Filistin direnişini sıkıştırmak için savunmasız halkın üzerine tonluk bombalar yağdıran siyonist katiller ve onlara bu bombaları, onları atan uçakları, bütün askeri teçhizatı, elemanları ve hatta stratejiyi veren ABD saldırılarla Filistin direnişini ve halkını teslim olmaya zorlamada başarılı olamayınca "aç bırakma" silahını daha katı ve daha şedit bir şekilde kullandı. Bu yüzden işgalci katiller 19 Ocak 2025'te gerçekleştirilen ateşkesin ikinci aşamasına geçmeyi kabul etmeyip tümüyle ilga ederek, 1 Mart'tan itibaren Gazze Şeridi'ne insani yardım sokulmasını tamamen engellediler.

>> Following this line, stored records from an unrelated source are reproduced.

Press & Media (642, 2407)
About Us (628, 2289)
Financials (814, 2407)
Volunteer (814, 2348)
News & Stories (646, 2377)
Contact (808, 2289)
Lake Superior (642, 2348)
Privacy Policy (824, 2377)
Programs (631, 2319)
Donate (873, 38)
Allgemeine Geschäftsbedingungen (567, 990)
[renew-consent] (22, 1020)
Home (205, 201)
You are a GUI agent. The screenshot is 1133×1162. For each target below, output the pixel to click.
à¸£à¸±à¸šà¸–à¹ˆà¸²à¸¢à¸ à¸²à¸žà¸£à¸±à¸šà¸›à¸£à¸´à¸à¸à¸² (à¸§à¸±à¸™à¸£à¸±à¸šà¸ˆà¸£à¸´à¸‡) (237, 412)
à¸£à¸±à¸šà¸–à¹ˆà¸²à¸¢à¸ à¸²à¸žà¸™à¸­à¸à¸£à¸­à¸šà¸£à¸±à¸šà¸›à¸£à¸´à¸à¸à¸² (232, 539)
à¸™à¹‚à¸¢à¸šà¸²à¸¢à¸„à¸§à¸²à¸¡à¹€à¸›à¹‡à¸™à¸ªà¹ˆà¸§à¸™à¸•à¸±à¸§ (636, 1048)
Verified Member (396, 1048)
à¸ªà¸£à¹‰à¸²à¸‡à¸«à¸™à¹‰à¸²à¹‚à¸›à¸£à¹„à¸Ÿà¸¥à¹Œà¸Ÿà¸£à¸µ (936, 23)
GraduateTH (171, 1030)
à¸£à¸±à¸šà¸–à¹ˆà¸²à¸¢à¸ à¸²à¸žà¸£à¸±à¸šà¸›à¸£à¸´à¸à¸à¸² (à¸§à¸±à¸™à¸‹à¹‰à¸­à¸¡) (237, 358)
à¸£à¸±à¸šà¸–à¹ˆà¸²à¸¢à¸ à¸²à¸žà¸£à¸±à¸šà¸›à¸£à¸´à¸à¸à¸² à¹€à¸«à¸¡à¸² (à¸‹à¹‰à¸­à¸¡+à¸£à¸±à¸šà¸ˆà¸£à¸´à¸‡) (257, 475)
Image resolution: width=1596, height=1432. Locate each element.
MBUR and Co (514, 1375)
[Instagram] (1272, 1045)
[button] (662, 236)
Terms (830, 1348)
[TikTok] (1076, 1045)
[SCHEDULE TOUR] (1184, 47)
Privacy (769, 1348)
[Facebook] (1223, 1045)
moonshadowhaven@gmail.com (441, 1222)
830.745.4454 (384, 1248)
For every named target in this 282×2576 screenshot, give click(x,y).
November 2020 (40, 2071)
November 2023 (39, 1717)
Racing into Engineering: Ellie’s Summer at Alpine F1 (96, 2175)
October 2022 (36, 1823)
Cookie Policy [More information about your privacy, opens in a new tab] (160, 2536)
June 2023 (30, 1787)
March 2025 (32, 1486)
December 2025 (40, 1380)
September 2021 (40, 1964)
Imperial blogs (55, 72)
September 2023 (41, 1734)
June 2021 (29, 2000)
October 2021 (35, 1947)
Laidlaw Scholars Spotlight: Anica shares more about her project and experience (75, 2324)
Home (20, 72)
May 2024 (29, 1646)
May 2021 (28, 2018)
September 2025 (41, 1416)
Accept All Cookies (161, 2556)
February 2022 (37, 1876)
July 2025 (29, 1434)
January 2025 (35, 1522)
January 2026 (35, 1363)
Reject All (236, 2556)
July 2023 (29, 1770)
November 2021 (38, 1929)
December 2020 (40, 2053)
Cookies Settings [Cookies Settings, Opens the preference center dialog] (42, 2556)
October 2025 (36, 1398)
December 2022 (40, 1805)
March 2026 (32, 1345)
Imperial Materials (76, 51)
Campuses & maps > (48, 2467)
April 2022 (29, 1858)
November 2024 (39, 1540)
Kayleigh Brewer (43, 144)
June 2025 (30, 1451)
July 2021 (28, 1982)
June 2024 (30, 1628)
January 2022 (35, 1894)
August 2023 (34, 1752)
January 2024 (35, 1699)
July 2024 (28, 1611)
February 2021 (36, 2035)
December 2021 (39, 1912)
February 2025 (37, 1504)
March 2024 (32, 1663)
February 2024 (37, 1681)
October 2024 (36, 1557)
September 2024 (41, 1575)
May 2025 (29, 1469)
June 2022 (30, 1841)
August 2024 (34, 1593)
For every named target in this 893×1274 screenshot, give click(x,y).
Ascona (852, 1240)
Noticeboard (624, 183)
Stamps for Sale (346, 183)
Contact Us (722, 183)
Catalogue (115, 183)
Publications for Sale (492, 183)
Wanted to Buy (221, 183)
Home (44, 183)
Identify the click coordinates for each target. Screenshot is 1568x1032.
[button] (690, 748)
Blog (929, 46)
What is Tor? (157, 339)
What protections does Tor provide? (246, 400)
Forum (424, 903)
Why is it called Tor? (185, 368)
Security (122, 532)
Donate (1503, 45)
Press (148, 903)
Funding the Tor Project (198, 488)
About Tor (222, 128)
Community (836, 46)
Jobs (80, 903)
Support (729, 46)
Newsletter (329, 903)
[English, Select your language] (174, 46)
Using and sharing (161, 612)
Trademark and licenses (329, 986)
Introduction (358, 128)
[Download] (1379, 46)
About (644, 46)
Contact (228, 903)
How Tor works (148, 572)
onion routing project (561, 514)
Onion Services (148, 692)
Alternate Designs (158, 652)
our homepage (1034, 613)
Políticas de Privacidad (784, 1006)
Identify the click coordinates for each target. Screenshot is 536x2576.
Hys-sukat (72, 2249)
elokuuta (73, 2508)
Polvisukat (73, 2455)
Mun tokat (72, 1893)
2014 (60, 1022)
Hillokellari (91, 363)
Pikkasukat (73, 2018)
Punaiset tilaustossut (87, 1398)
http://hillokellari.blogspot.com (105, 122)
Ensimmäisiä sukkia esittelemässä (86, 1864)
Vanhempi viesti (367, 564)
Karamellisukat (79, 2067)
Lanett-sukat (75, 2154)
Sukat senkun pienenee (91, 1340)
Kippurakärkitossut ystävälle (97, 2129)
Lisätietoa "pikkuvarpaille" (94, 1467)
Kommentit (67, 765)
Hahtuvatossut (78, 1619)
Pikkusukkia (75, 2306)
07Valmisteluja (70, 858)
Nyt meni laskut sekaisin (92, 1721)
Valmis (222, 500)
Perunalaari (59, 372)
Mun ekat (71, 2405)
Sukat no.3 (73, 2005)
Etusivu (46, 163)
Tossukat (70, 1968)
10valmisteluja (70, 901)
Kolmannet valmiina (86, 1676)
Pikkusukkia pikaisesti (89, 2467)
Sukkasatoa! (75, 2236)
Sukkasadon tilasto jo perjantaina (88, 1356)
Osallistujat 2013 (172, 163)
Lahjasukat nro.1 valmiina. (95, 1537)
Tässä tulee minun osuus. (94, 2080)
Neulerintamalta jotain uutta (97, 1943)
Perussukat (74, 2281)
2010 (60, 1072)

Bu sebeple onlarca kişi açlık yüzünden hayatını kaybetti. Binlerce kişi yetersiz beslenme yüzünden muhtelif hastalıklara maruz kaldı.

Bu kez ABD ve işgalci siyonist rejim başka bir oyuna başvurdu. Güya bölgeye kendi elleriyle yardım sokmayı planladıklarını ve bu yardımların dağıtımını da kendilerinin kontrol edeceklerini iddia ederek, sözde "Gazze İnsani Yardım Vakfı" adı verilen ve ABD tarafından finanse edilen bir kuruluş kurdular. Sonra da bu kurumun yardım dağıtım merkezlerini, insanları toplu halde katletmek için tuzak olarak kullandılar. Aç insanlara, "Şu merkezlere gelin size un dağıtacağız!" diye ilanlar yaptı; merkezlerin etrafına da siyonist katilleri güya dağıtım işleminin güvenliğini sağlama iddiasıyla yerleştirdi ardından yardım almaya gelenleri vahşice katlettiler. Bu vahşeti ise ABD ile siyonist işgal rejimi birlikte planladı ve birlikte icra etti.